## Assignment:
Write out exactly, please, every line from the beginning of the entries to the line holding "da se ne slažeš s [promijenjenim] [pravnim]", and no pictures.

## Supplied records:
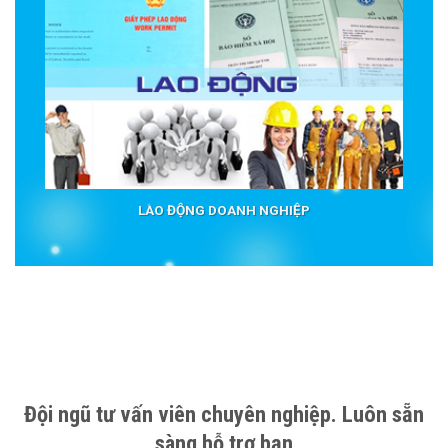
LAO ĐỘNG DOANH NGHIỆP
Đội ngũ tư vấn viên chuyên nghiệp. Luôn sẵn
sàng hỗ trợ bạn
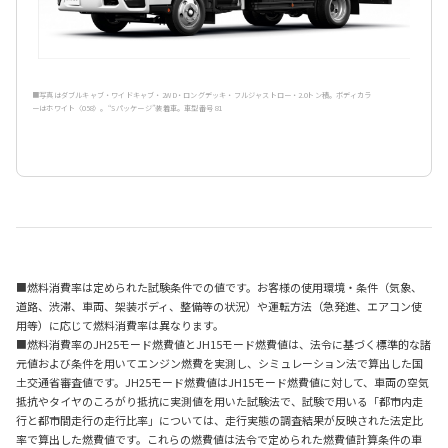
■写真はダブルキャブ・ワイドキャブ・2WD・ロングデッキ・フルジャストロー・2.0トン積。ボディカラ
ーはホワイト〈058〉。“Sパッケージ”装着車。車型番号 81
■燃料消費率は定められた試験条件での値です。お客様の使用環境・条件（気象、
道路、渋滞、車両、架装ボディ、整備等の状況）や運転方法（急発進、エアコン使
用等）に応じて燃料消費率は異なります。
■燃料消費率のJH25モード燃費値とJH15モード燃費値は、法令に基づく標準的な諸
元値および条件を用いてエンジン燃費を実測し、シミュレーション法で算出した国
土交通省審査値です。JH25モード燃費値はJH15モード燃費値に対して、車両の空気
抵抗やタイヤのころがり抵抗に実測値を用いた試験法で、試験で用いる「都市内走
行と都市間走行の走行比率」については、走行実態の調査結果が反映された法定比
率で算出した燃費値です。これらの燃費値は法令で定められた燃費値計算条件の車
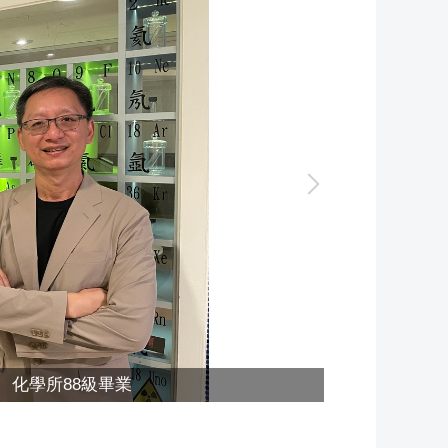
、化學所88級畢業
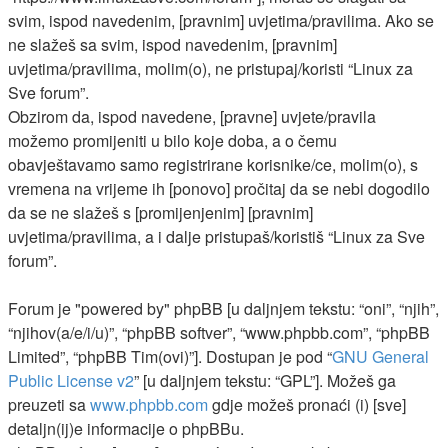
svim, ispod navedenim, [pravnim] uvjetima/pravilima. Ako se
ne slažeš sa svim, ispod navedenim, [pravnim]
uvjetima/pravilima, molim(o), ne pristupaj/koristi “Linux za
Sve forum”.
Obzirom da, ispod navedene, [pravne] uvjete/pravila
možemo promijeniti u bilo koje doba, a o čemu
obavještavamo samo registrirane korisnike/ce, molim(o), s
vremena na vrijeme ih [ponovo] pročitaj da se nebi dogodilo
da se ne slažeš s [promijenjenim] [pravnim]
uvjetima/pravilima, a i dalje pristupaš/koristiš “Linux za Sve
forum”.
Forum je "powered by" phpBB [u daljnjem tekstu: “oni”, “njih”,
“njihov(a/e/i/u)”, “phpBB softver”, “www.phpbb.com”, “phpBB
Limited”, “phpBB Tim(ovi)”]. Dostupan je pod “
GNU General
Public License v2
” [u daljnjem tekstu: “GPL”]. Možeš ga
preuzeti sa
www.phpbb.com
gdje možeš pronaći (i) [sve]
detaljn(ij)e informacije o phpBBu.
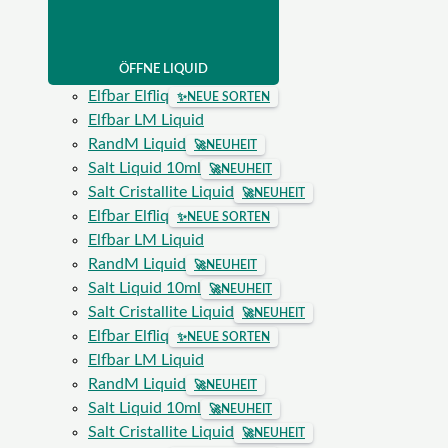
ÖFFNE LIQUID
Elfbar Elfliq
✨
NEUE SORTEN
Elfbar LM Liquid
RandM Liquid
🚀
NEUHEIT
Salt Liquid 10ml
🚀
NEUHEIT
Salt Cristallite Liquid
🚀
NEUHEIT
Elfbar Elfliq
✨
NEUE SORTEN
Elfbar LM Liquid
RandM Liquid
🚀
NEUHEIT
Salt Liquid 10ml
🚀
NEUHEIT
Salt Cristallite Liquid
🚀
NEUHEIT
Elfbar Elfliq
✨
NEUE SORTEN
Elfbar LM Liquid
RandM Liquid
🚀
NEUHEIT
Salt Liquid 10ml
🚀
NEUHEIT
Salt Cristallite Liquid
🚀
NEUHEIT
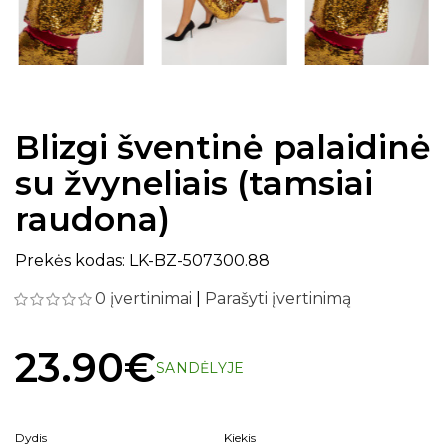
Blizgi šventinė palaidinė
su žvyneliais (tamsiai
raudona)
Prekės kodas: LK-BZ-507300.88
0 įvertinimai
|
Parašyti įvertinimą
23.90€
SANDĖLYJE
Dydis
Kiekis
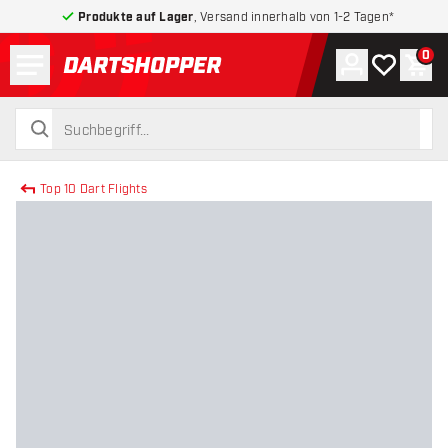
Produkte auf Lager
, Versand innerhalb von 1-2 Tagen*
Menü
0
Konto
Meine Wuns
War
zurück zur Startseite
suchen
suchen
Top 10 Dart Flights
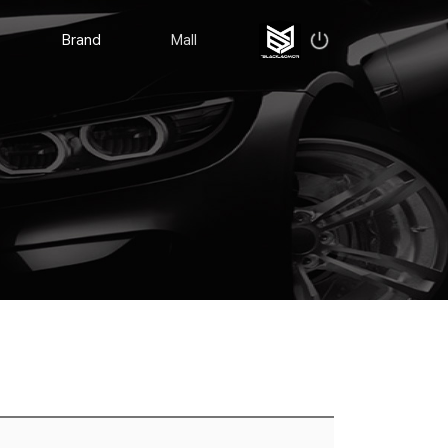
Brand
Mall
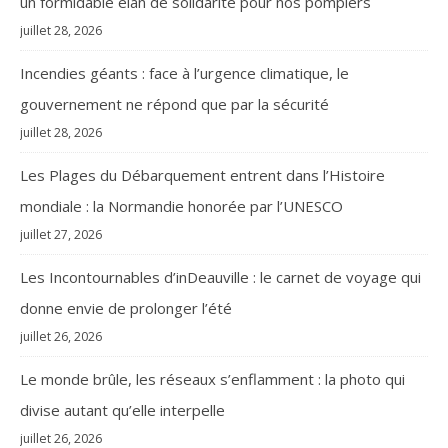
un formidable élan de solidarité pour nos pompiers
juillet 28, 2026
Incendies géants : face à l’urgence climatique, le
gouvernement ne répond que par la sécurité
juillet 28, 2026
Les Plages du Débarquement entrent dans l’Histoire
mondiale : la Normandie honorée par l’UNESCO
juillet 27, 2026
Les Incontournables d’inDeauville : le carnet de voyage qui
donne envie de prolonger l’été
juillet 26, 2026
Le monde brûle, les réseaux s’enflamment : la photo qui
divise autant qu’elle interpelle
juillet 26, 2026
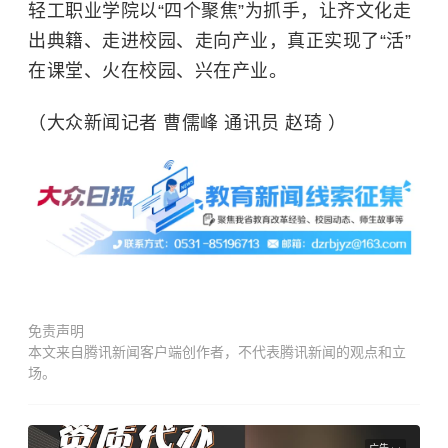
轻工职业学院以“四个聚焦”为抓手，让齐文化走
出典籍、走进校园、走向产业，真正实现了“活”
在课堂、火在校园、兴在产业。
（大众新闻记者 曹儒峰 通讯员 赵琦 ）
免责声明
本文来自腾讯新闻客户端创作者，不代表腾讯新闻的观点和立
场。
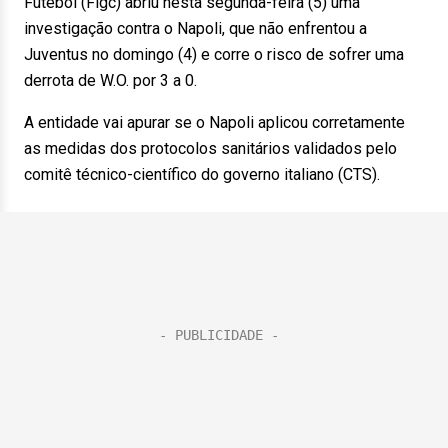
Futebol (Figc) abriu nesta segunda-feira (5) uma
investigação contra o Napoli, que não enfrentou a
Juventus no domingo (4) e corre o risco de sofrer uma
derrota de W.O. por 3 a 0.
A entidade vai apurar se o Napoli aplicou corretamente
as medidas dos protocolos sanitários validados pelo
comitê técnico-científico do governo italiano (CTS).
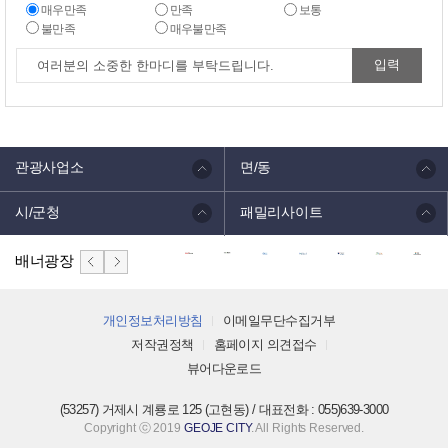
매우만족
만족
보통
불만족
매우불만족
관광사업소
면/동
시/군청
패밀리사이트
배너광장
개인정보처리방침
이메일무단수집거부
저작권정책
홈페이지 의견접수
뷰어다운로드
(53257) 거제시 계룡로 125 (고현동) / 대표전화 : 055)639-3000
Copyright ⓒ 2019
GEOJE CITY
. All Rights Reserved.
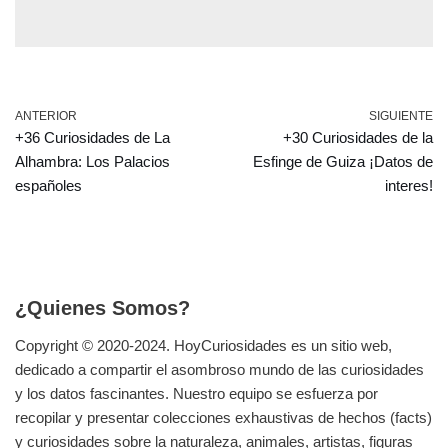
ANTERIOR
SIGUIENTE
+36 Curiosidades de La
+30 Curiosidades de la
Alhambra: Los Palacios
Esfinge de Guiza ¡Datos de
españoles
interes!
¿Quienes Somos?
Copyright © 2020-2024.
HoyCuriosidades
es un sitio web,
dedicado a compartir el asombroso mundo de las curiosidades
y los datos fascinantes. Nuestro equipo se esfuerza por
recopilar y presentar colecciones exhaustivas de hechos (facts)
y curiosidades sobre la naturaleza, animales, artistas, figuras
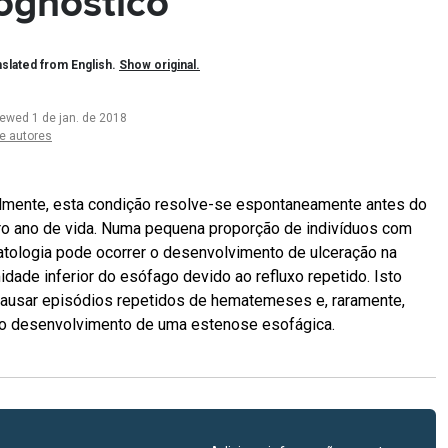
ognóstico
slated from English.
Show original.
iewed 1 de jan. de 2018
e autores
mente, esta condição resolve-se espontaneamente antes do
ro ano de vida. Numa pequena proporção de indivíduos com
atologia pode ocorrer o desenvolvimento de ulceração na
idade inferior do esófago devido ao refluxo repetido. Isto
ausar episódios repetidos de hematemeses e, raramente,
ao desenvolvimento de uma estenose esofágica.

## Problem solution:
LAO ĐỘNG DOANH NGHIỆP
Đội ngũ tư vấn viên chuyên nghiệp. Luôn sẵn
sàng hỗ trợ bạn
■写真はダブルキャブ・ワイドキャブ・2WD・ロングデッキ・フルジャストロー・2.0トン積。ボディカラ
ーはホワイト〈058〉。“Sパッケージ”装着車。車型番号 81
■燃料消費率は定められた試験条件での値です。お客様の使用環境・条件（気象、
道路、渋滞、車両、架装ボディ、整備等の状況）や運転方法（急発進、エアコン使
用等）に応じて燃料消費率は異なります。
■燃料消費率のJH25モード燃費値とJH15モード燃費値は、法令に基づく標準的な諸
元値および条件を用いてエンジン燃費を実測し、シミュレーション法で算出した国
土交通省審査値です。JH25モード燃費値はJH15モード燃費値に対して、車両の空気
抵抗やタイヤのころがり抵抗に実測値を用いた試験法で、試験で用いる「都市内走
行と都市間走行の走行比率」については、走行実態の調査結果が反映された法定比
率で算出した燃費値です。これらの燃費値は法令で定められた燃費値計算条件の車
、化學所88級畢業
svim, ispod navedenim, [pravnim] uvjetima/pravilima. Ako se
ne slažeš sa svim, ispod navedenim, [pravnim]
uvjetima/pravilima, molim(o), ne pristupaj/koristi “Linux za
Sve forum”.
Obzirom da, ispod navedene, [pravne] uvjete/pravila
možemo promijeniti u bilo koje doba, a o čemu
obavještavamo samo registrirane korisnike/ce, molim(o), s
vremena na vrijeme ih [ponovo] pročitaj da se nebi dogodilo
da se ne slažeš s [promijenjenim] [pravnim]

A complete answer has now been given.